- Exercise brief:
Copy nothing from the entries below except the lines from the one containing "TTE ENGELSGLEICH" through the one containing "Zum Merkzettel hinzufügen", and copy those exactly.

- Materials provided:
————————

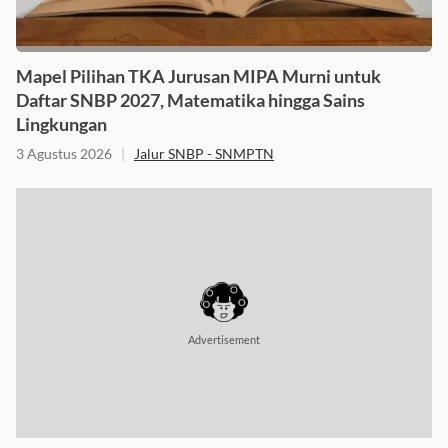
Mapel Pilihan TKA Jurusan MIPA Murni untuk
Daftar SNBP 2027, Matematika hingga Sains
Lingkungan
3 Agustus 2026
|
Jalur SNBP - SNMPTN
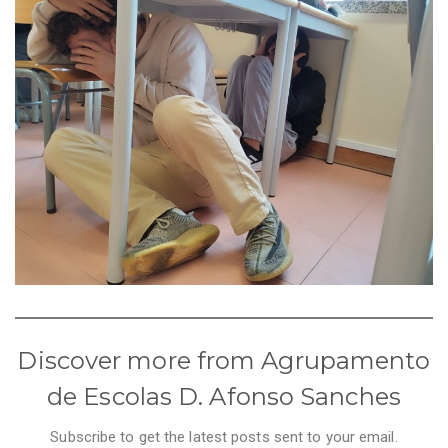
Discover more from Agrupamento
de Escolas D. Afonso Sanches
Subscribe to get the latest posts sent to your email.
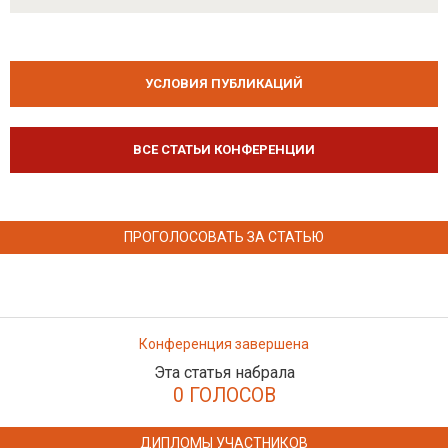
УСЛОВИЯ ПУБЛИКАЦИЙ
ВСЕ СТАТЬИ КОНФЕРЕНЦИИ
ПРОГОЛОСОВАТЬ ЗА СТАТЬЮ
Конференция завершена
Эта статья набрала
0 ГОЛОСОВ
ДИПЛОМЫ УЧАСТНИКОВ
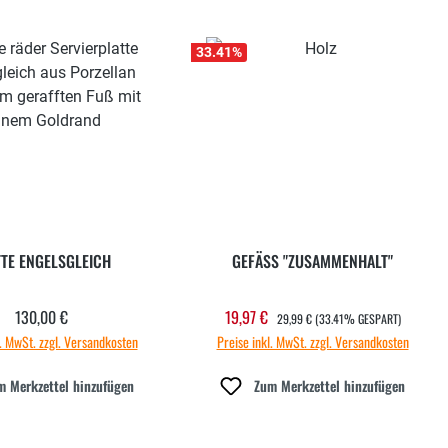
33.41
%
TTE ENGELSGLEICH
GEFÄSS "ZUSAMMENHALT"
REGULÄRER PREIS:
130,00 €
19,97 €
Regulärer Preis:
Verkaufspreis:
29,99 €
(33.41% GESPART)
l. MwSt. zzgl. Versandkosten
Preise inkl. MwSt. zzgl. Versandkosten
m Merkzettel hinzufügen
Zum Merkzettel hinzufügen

————————

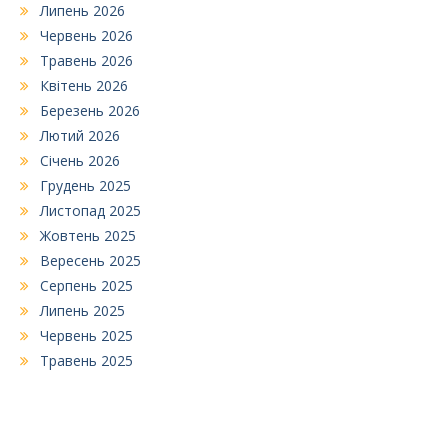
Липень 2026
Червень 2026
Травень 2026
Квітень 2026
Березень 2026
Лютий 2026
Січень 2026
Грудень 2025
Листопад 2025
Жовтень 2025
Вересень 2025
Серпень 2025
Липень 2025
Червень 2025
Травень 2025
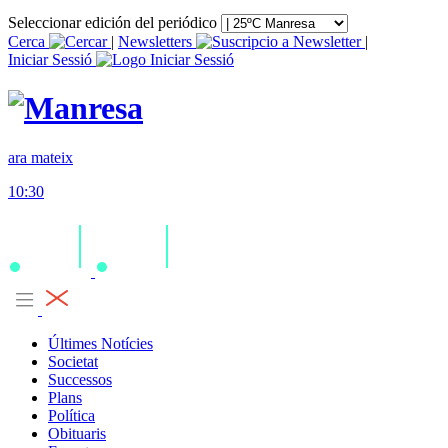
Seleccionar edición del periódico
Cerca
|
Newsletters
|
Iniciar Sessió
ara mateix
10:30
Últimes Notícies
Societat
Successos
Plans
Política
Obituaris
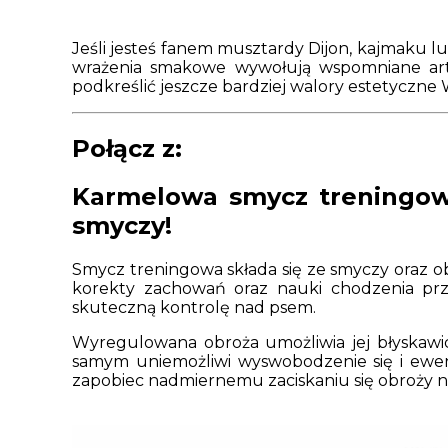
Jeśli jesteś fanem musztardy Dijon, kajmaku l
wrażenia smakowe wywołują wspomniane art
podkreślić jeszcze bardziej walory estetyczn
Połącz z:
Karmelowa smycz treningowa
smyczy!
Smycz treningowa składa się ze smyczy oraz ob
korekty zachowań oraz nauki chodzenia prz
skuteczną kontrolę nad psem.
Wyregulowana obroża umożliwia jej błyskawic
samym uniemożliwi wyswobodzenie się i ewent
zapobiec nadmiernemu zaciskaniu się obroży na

————————

- Task output:
TTE ENGELSGLEICH
GEFÄSS "ZUSAMMENHALT"
REGULÄRER PREIS:
130,00 €
19,97 €
Regulärer Preis:
Verkaufspreis:
29,99 €
(33.41% GESPART)
l. MwSt. zzgl. Versandkosten
Preise inkl. MwSt. zzgl. Versandkosten
m Merkzettel hinzufügen
Zum Merkzettel hinzufügen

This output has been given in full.